Overview of Venous Thromboembolism
Sam Schulman
Victor J. Marder
Gilbert C. White II
HISTORICAL BACKGROUND
Thrombosis as a clinical condition was probably described almost 5,000 years ago, when the Chinese emperor Huang Ti wrote of a likely arterial event, “when it coagulates within the pulse the blood ceases to circulate beneficially; when the blood coagulates within the foot it causes pains and chills.”1 The Greek physician Claudius Galen (131 to 201 ad) coined the term “thrombosis,” which means curdling, but the first thorough analysis of the pathogenesis of thrombosis was described by the German pathologist Rudolf Virchow (1821 to 1902).2 He concluded that “consequences” (rather than causes) “of the obstruction could be grouped into three categories,” (a) irritation of the vessel and its surroundings, (b) blood coagulation, and (c) interruption of the blood stream,2 the combination of which was later named Virchow’s triad.
RISK FACTORS FOR VENOUS THROMBOEMBOLISM
Research during the past 3 to 4 decades has identified abnormalities that are etiologic factors for venous thromboembolism (VTE).3 These abnormalities can be categorized as hereditary or acquired, or, alternatively, as increased coagulation factor activity (factor V Leiden, prothrombin G20210A mutation), decreased coagulation inhibitor levels (antithrombin, protein C, endothelial protein C receptor, protein S), or antiphospholipid antibody disruption of hemostasis. In addition, abnormalities of the fibrinolytic system and protective mutations of coagulation factors (e.g., factor XIII Val34Leu) may have roles in thrombosis. The hereditary thrombophilias (see Chapter 81) mainly contribute to VTE, but there is controversy as to their importance in arterial thrombosis.4,5 On the contrary, the antiphospholipid syndrome is associated with both venous and arterial thromboembolism (see Chapter 101).

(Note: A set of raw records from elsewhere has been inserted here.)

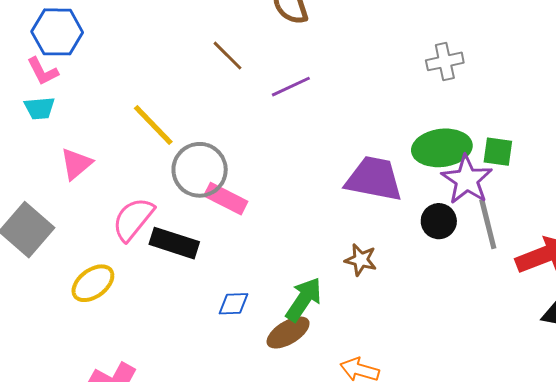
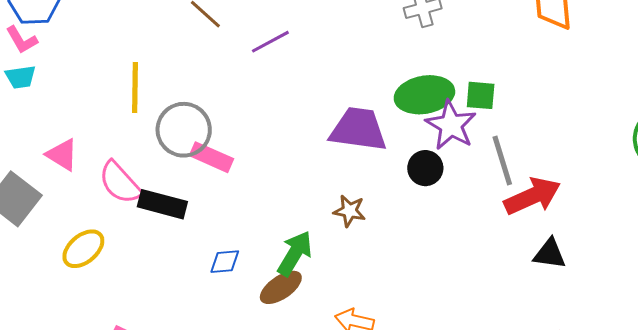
yellow line: (153, 125) -> (135, 88), turned 48
pink triangle: (76, 164) -> (62, 155), moved, turned -45
pink semicircle: (133, 219) -> (120, 183), turned -78
gray line: (488, 224) -> (502, 160), moved

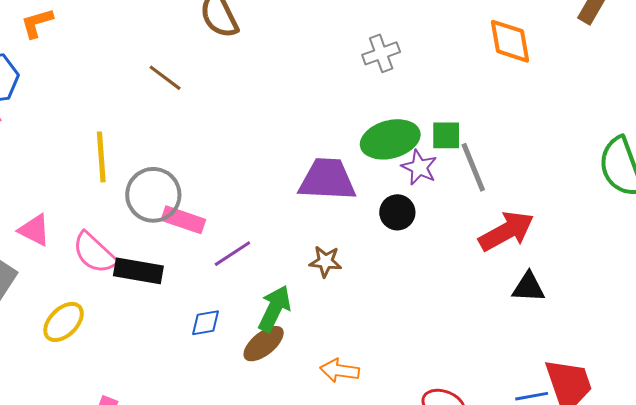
purple line: (270, 42) -> (232, 254), moved
purple star: (451, 125) -> (419, 167), size x0.7
gray line: (502, 160) -> (473, 167), moved

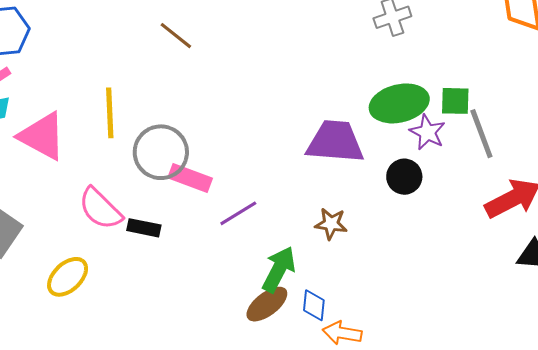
pink triangle: (34, 230) -> (42, 136), moved, size x1.5
black rectangle: (138, 271) -> (144, 228), size x0.7
blue diamond: (206, 323) -> (314, 305), moved, turned -76

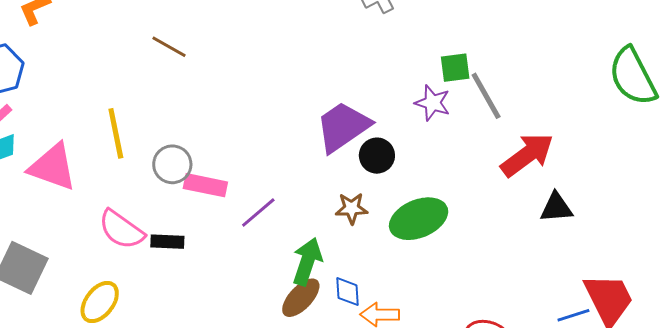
green ellipse: (399, 103) -> (419, 219), moved
purple trapezoid: (335, 142) -> (343, 127), turned -30
gray circle: (161, 152) -> (172, 164), size x0.7
black circle: (404, 177) -> (377, 156), moved

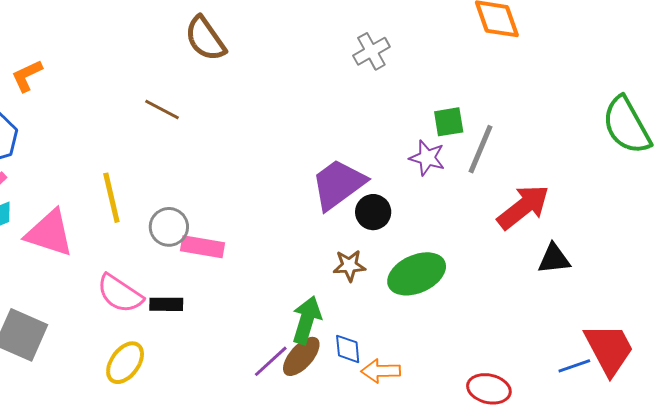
gray line: (486, 96) -> (480, 149), turned 54
purple line: (258, 213) -> (271, 361), moved
yellow ellipse: (100, 302) -> (125, 363), moved

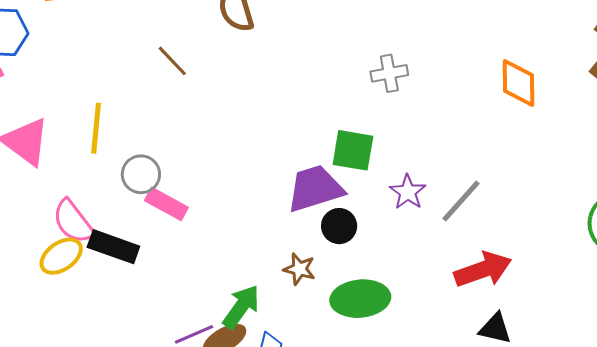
green square: (449, 122) -> (353, 150), moved, size x1.4
black rectangle: (166, 304) -> (113, 247), size x1.5
yellow ellipse: (125, 363) -> (61, 256), moved

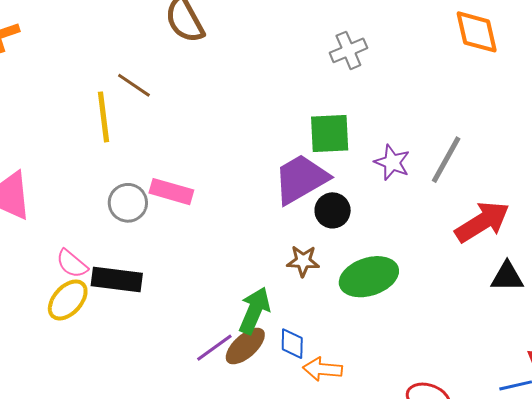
yellow line: (96, 128) -> (103, 117), moved
pink rectangle: (166, 204) -> (171, 192), moved
pink semicircle: (73, 222) -> (72, 264), size x0.7

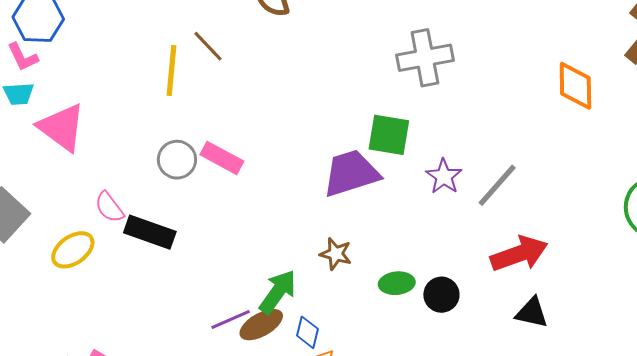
orange diamond: (477, 32) -> (575, 86), moved
gray cross: (348, 50) -> (425, 58), size x1.5
black circle: (333, 210) -> (441, 295), moved
green ellipse: (369, 277) -> (397, 283), size x0.6
yellow ellipse: (68, 300) -> (73, 250), moved

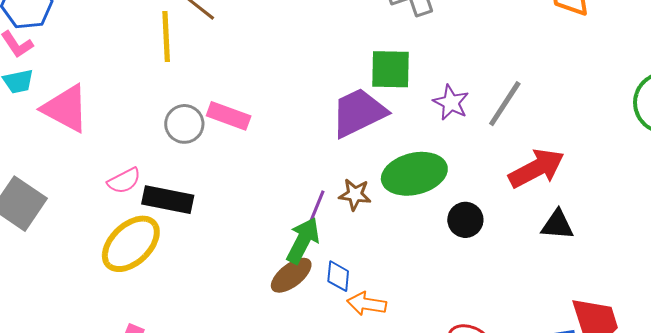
pink semicircle: (109, 207) -> (124, 181), turned -72
yellow ellipse: (73, 250) -> (131, 244), moved, size x1.4
green ellipse: (397, 283) -> (414, 174), moved, size x1.8
purple line: (231, 320) -> (316, 210), moved, turned -36

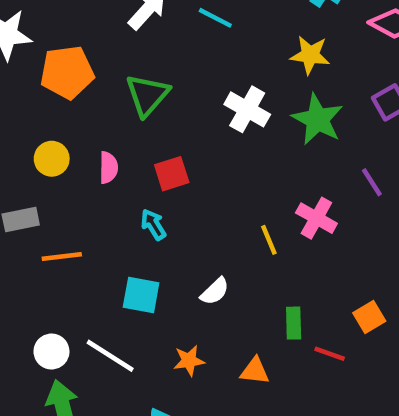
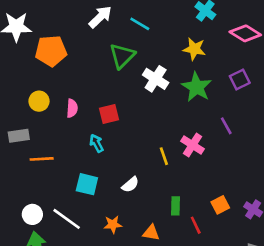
green triangle: (147, 95) -> (122, 56), moved
red line: (330, 354) -> (196, 225), turned 42

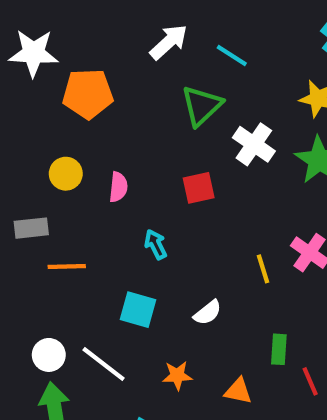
red square: (109, 114) -> (199, 188), moved

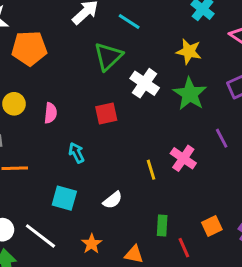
orange star: (177, 376) -> (92, 244), turned -30

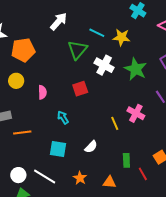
cyan line: (129, 22) -> (97, 33), moved
yellow star: (189, 51) -> (121, 37), moved
yellow circle: (14, 104) -> (16, 81), moved

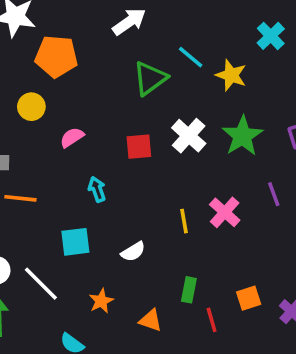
white cross: (104, 65) -> (189, 136), moved
pink semicircle: (42, 92) -> (72, 137), turned -136
cyan square: (58, 149) -> (75, 242), turned -30

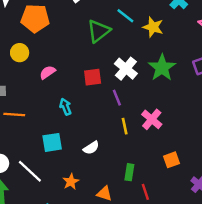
purple line: (274, 194) -> (117, 98), moved
orange square: (249, 298) -> (171, 160), moved

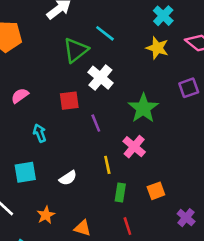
yellow star: (153, 27) -> (157, 48), moved
green star: (162, 68) -> (143, 108), moved
white cross: (126, 69) -> (100, 78), moved
yellow line: (125, 126) -> (107, 165), moved
green rectangle: (129, 172) -> (120, 192), moved

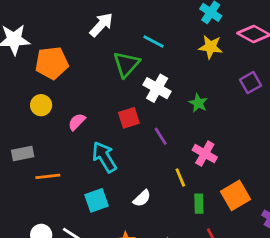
green star: (143, 108) -> (198, 103), moved, size x0.6
cyan arrow: (40, 133) -> (104, 157), size x1.6
orange square: (156, 191) -> (236, 195), size x1.5

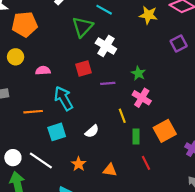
green star: (198, 103) -> (138, 73), moved
pink semicircle: (77, 122) -> (43, 70), turned 40
purple line: (161, 136) -> (108, 83), turned -64
orange line: (48, 176) -> (33, 112), moved

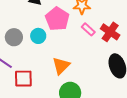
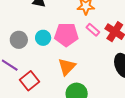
pink pentagon: (57, 19) -> (66, 35), moved, turned -30
red square: (23, 79) -> (29, 81), turned -36

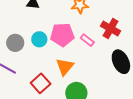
pink rectangle: (93, 30) -> (87, 40), moved
red square: (29, 81) -> (41, 83), moved

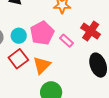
pink pentagon: (62, 35) -> (42, 33), turned -30
red square: (41, 83) -> (18, 59), moved

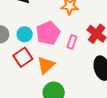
pink rectangle: (66, 41) -> (72, 42), turned 64

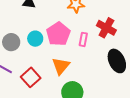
red square: (23, 57) -> (31, 77), moved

The need for investigation of thrombophilia in patients with VTE is controversial. Screening for thrombophilia in patients without previous VTE, but who are at increased risk (estrogens, pregnancy, major surgery), is hardly ever cost-effective.6 Acquired risk factors can be temporary, chronic, or permanent. Temporary risks include surgery, immobilization, estrogen exposure, L-asparaginase treatment, long-haul travel, infection, heparin-induced thrombocytopenia, and indwelling catheters. Long-distance travel may or may not present a need for prophylactic therapy; for example, if deep-vein thrombosis (DVT) after an 8-hour car trip 1 month earlier is the only identifiable risk factor, one may be hesitant about the association and whether the thrombosis is provoked or unprovoked. Chronic or permanent risk factors include immobilization such as after spinal cord injury or stroke, inflammatory bowel disease, systemic lupus erythematosis, nephrotic syndrome, cancer, myeloproliferative disorders, and paroxysmal nocturnal hematuria (see FIGURE 80.1 for more information).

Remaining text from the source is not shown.